Naturally, the agency wants to prolong their usefulness. If they can’t keep officially improving American health and well-being, then we might dispose of the agency. The question now is whether further decreases in air pollution to levels that approach those that occur naturally will result in additional public health benefits?
Is the existing National Ambient Air Quality Standard for ozone sufficient to protect public health? Ozone is a colorless, odorless gas that is not directly released into the air, but is formed when sunlight reacts with two other pollutants: volatile organic compounds and nitrogen oxides. These come from many natural sources (plants, forest fires) as well as human-caused sources (cars, industrial facilities, power plants).
There is a Clean Air Scientific Advisory Committee, a panel of scientists and public-health experts charged by Congress with advising the EPA. They met in March to study the agency’s evaluation of the link between ozone and respiratory illnesses such as asthma and other health issues.

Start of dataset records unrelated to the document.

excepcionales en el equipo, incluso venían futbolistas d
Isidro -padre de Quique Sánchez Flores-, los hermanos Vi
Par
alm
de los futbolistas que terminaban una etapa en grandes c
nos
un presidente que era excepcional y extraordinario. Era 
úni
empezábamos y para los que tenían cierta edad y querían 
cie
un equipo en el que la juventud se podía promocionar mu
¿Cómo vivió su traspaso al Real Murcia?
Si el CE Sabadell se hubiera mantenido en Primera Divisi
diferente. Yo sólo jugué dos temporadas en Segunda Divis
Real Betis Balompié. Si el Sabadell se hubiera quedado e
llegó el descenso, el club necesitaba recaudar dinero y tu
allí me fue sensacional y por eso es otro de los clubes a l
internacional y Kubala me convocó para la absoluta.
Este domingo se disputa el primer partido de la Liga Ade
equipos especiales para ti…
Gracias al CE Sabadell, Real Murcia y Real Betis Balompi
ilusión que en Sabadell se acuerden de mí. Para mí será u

EPA Administrator Gina McCarthy was forced to reveal to House Science, Space and Technology Committee chairman Lamar Smith (R-TX) that the agency neither possesses, nor can produce all of the scientific data used to justify the rules and regulations they have imposed on Americans under the Clean Air Act. I do not know if Ms. McCarthy informed the Clean Air Scientific Advisory Committee of that problem — that they have no scientific foundation for their assertions about what they are claiming about asthma and other health problems. They no longer have the studies that they once relied on, and those studies have been superseded by more recent studies that refute the data on which the EPA relies.

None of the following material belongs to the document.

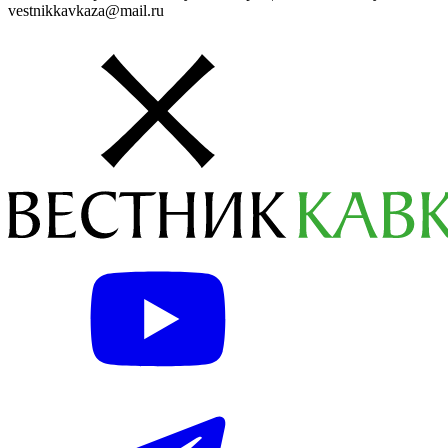
vestnikkavkaza@mail.ru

There was a huge flap about holes in the ozone layer a number of years ago, holes that occur naturally at certain times of the year, and because of that they removed effective asthma inhalers from the marketplace and replaced them with far less effective ones. The government told us never to eat butter. Bad. Now butter is fine again. Eggs—never eat eggs, cholesterol. Now we are reduced to little ads at the bottom of each web page telling us “never eat this one food.” I do not believe the pronouncements of the ‘experts’ in government. I do not believe they are experts nor do they know what they are talking about.

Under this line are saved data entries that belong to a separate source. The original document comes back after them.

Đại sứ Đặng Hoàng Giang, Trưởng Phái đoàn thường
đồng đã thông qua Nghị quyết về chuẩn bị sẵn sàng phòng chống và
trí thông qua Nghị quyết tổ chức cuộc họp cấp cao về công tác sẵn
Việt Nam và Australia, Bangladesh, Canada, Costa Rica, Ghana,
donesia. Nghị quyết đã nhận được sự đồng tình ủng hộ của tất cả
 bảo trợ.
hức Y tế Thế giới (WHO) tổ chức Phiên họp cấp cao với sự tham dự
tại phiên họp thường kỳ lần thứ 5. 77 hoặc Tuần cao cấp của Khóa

Currently the EPA standard for ozone in the air is 75 parts per billion, the strictest level since the standard was established in 1971. In 2008 the EPA determined, and a federal court agreed, that this standard protects public health. But now the EPA says that 75 ppb is not protective enough and is recommending a change to between 60 ppb and 70 ppb. Meanwhile, the overwhelming body of scientific evidence indicates lowering the current ozone standard will not provide added health benefits beyond those achieved with the current standard.
There have been hundreds of scientific studies on ozone exposure and possible health effects, and the EPA has reviewed most of them. However, the EPA has not evaluated them in systematic fashion, by considering study strengths and limitations in a consistent manner from study to study. This type of analysis is called a “weight-of-evidence” evaluation, and it can help prevent the cherry-picking of studies—which can occur when scientists focus on studies or evaluate data that confirm their position, or when the scientists place less emphasis on studies that do not.
Most studies examining connections between ozone and health effects do not adequately account for smoking or other factors such as diet and exercise that could contribute to diseases attributed to ozone. By not fully considering these other factors, the EPA assumes that ozone causes more health effects than what the science supports.
I’m not at all sure that the EPA has any valid accomplishments. So many of their claims just don’t pan out. Ethanol requirements have brought us vast inflation in the cost of food and other merchandise, and been worse for the environment than the gasoline they replaced. Endangered species turned out to not be endangered, the lightbulbs they outlawed gave much better light, wind and solar are not a replacement for cheap reliable coal-fired power plants that power a creative and entrepreneurial society. And they have no business having a SWAT team.